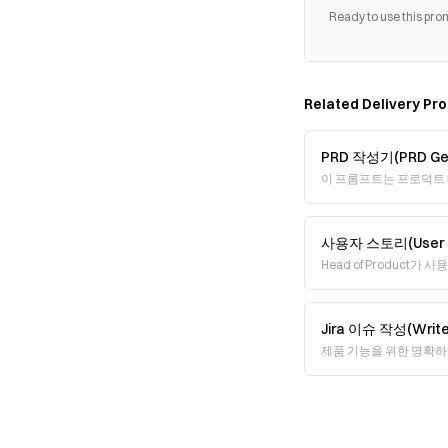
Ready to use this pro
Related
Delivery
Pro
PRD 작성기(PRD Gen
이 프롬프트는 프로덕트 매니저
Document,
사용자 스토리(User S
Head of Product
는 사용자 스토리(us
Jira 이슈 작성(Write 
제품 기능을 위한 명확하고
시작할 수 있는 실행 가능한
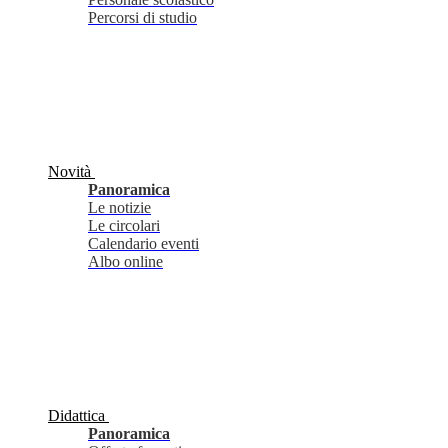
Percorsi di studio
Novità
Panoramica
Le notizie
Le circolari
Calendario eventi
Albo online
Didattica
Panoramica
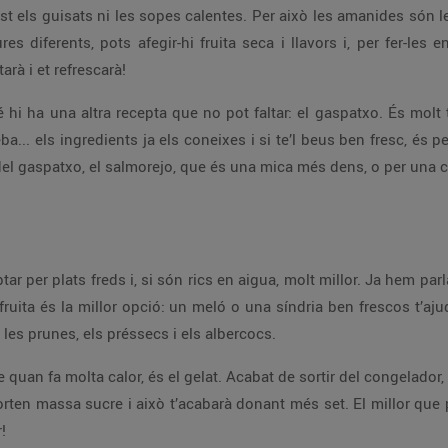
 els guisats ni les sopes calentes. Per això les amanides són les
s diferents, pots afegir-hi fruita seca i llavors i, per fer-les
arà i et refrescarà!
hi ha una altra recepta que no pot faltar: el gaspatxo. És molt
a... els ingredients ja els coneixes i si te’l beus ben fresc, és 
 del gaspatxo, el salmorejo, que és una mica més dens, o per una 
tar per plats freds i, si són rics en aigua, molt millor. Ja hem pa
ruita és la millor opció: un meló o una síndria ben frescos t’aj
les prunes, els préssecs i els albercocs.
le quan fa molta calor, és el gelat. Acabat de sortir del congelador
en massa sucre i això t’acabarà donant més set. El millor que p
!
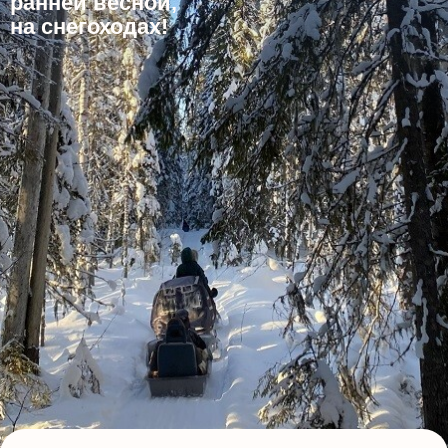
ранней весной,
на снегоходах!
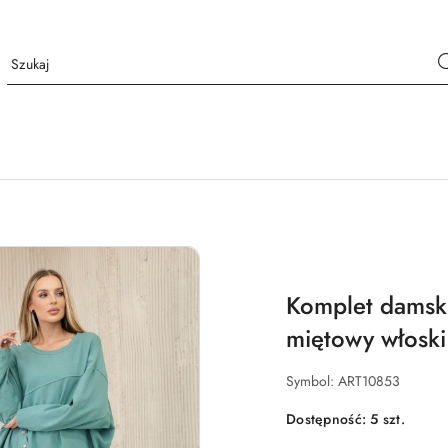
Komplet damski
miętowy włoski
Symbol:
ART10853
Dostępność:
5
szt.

____________________

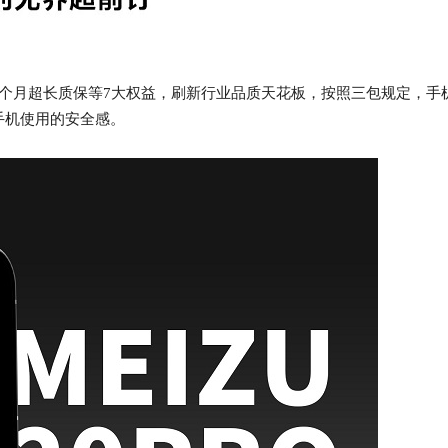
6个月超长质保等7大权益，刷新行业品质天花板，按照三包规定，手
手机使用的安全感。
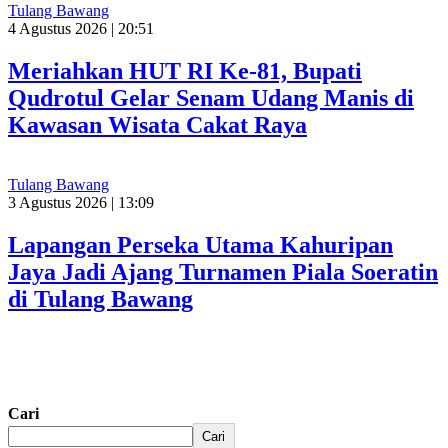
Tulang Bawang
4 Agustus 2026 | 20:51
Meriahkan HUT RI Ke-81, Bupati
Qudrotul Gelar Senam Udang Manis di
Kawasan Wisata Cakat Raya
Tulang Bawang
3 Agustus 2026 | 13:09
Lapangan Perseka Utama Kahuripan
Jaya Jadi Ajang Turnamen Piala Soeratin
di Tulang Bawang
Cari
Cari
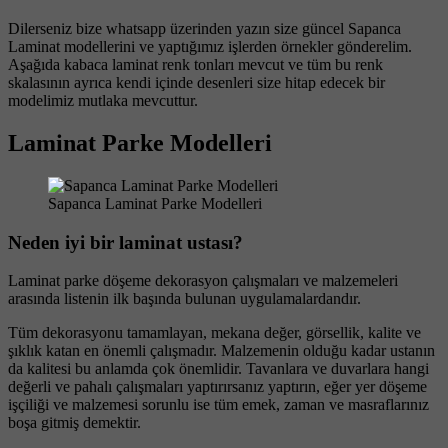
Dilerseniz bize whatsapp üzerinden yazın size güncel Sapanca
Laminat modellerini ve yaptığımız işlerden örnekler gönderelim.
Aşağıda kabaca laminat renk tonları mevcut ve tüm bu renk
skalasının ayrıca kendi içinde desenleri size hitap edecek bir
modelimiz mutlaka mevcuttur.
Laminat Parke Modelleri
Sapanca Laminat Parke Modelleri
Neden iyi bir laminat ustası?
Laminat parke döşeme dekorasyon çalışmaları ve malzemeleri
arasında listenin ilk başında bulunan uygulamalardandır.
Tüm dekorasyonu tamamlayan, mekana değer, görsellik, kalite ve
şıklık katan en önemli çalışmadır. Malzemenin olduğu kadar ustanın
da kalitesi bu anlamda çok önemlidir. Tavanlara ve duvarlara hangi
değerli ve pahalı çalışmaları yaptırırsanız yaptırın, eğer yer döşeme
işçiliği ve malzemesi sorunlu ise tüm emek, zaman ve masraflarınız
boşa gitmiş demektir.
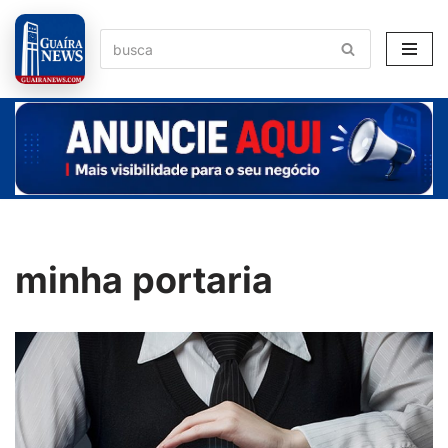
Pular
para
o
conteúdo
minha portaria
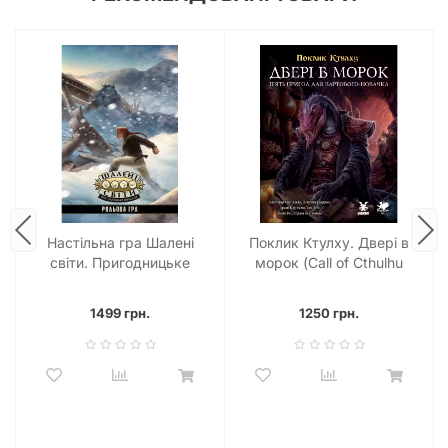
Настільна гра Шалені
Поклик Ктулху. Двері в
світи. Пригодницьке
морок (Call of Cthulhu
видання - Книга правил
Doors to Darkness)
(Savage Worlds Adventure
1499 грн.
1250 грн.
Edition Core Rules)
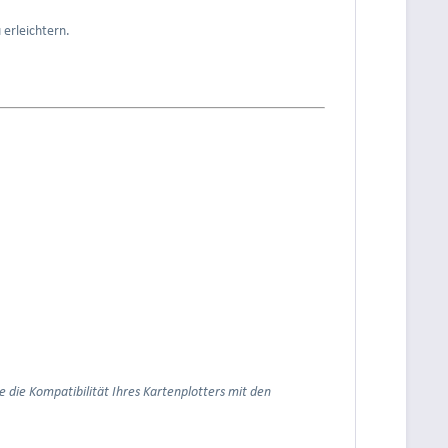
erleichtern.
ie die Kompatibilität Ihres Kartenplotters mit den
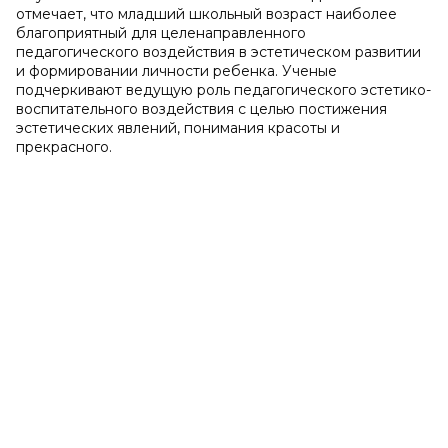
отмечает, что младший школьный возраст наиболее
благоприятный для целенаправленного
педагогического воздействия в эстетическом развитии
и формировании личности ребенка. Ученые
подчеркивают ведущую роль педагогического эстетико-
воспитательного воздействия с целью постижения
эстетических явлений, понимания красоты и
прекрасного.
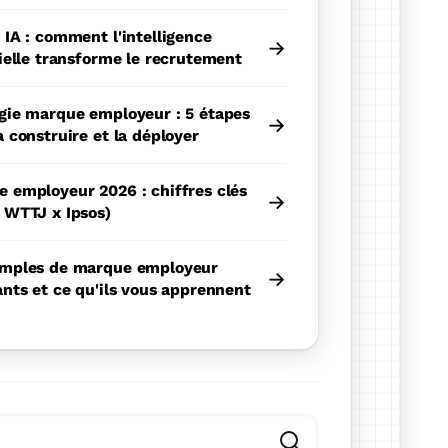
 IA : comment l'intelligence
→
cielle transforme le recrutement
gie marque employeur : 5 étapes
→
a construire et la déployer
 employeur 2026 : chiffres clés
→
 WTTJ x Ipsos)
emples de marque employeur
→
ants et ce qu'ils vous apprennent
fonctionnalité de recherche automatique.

____________________

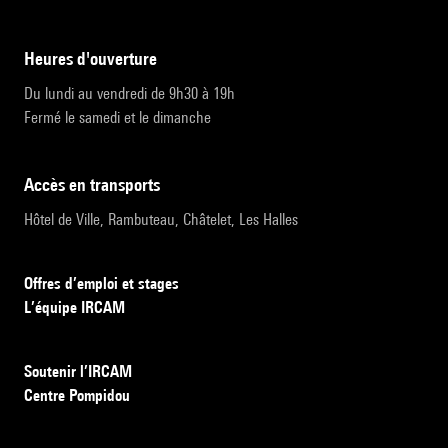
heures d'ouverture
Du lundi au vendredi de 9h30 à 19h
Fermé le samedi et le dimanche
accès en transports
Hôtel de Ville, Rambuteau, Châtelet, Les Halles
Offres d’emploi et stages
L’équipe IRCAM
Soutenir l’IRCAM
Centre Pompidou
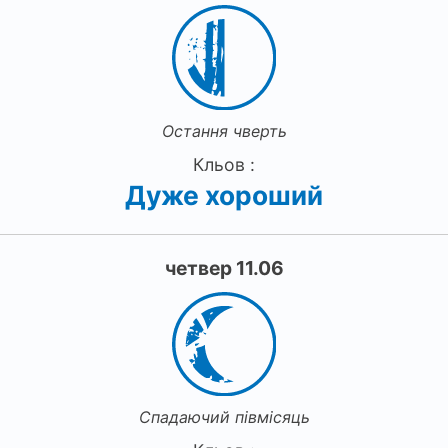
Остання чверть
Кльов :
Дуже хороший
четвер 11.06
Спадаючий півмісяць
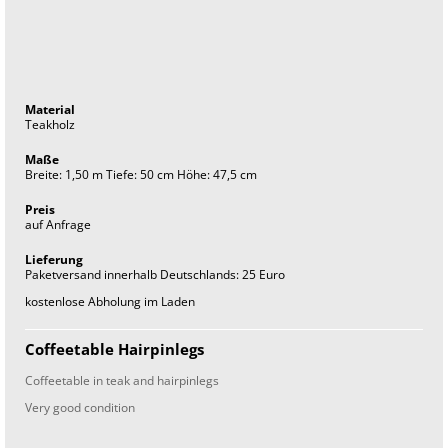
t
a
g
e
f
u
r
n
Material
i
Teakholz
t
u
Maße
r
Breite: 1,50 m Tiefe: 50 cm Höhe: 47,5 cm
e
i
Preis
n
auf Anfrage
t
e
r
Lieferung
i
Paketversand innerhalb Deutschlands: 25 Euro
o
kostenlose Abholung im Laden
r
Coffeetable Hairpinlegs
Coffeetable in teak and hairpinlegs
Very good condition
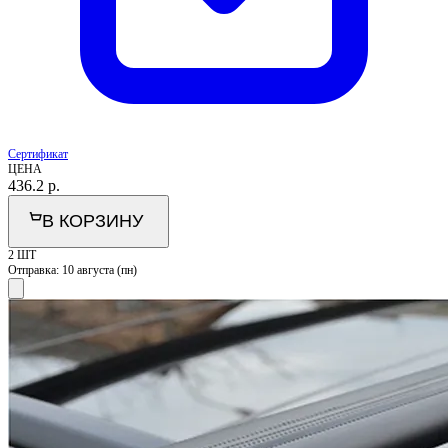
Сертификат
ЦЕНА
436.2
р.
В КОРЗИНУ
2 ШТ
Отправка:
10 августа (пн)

____________________

Work item:
Where does "Sapanca" appear in the records above? Copy every line that has it.

Exercise answer:
Dilerseniz bize whatsapp üzerinden yazın size güncel Sapanca
Sapanca Laminat Parke Modelleri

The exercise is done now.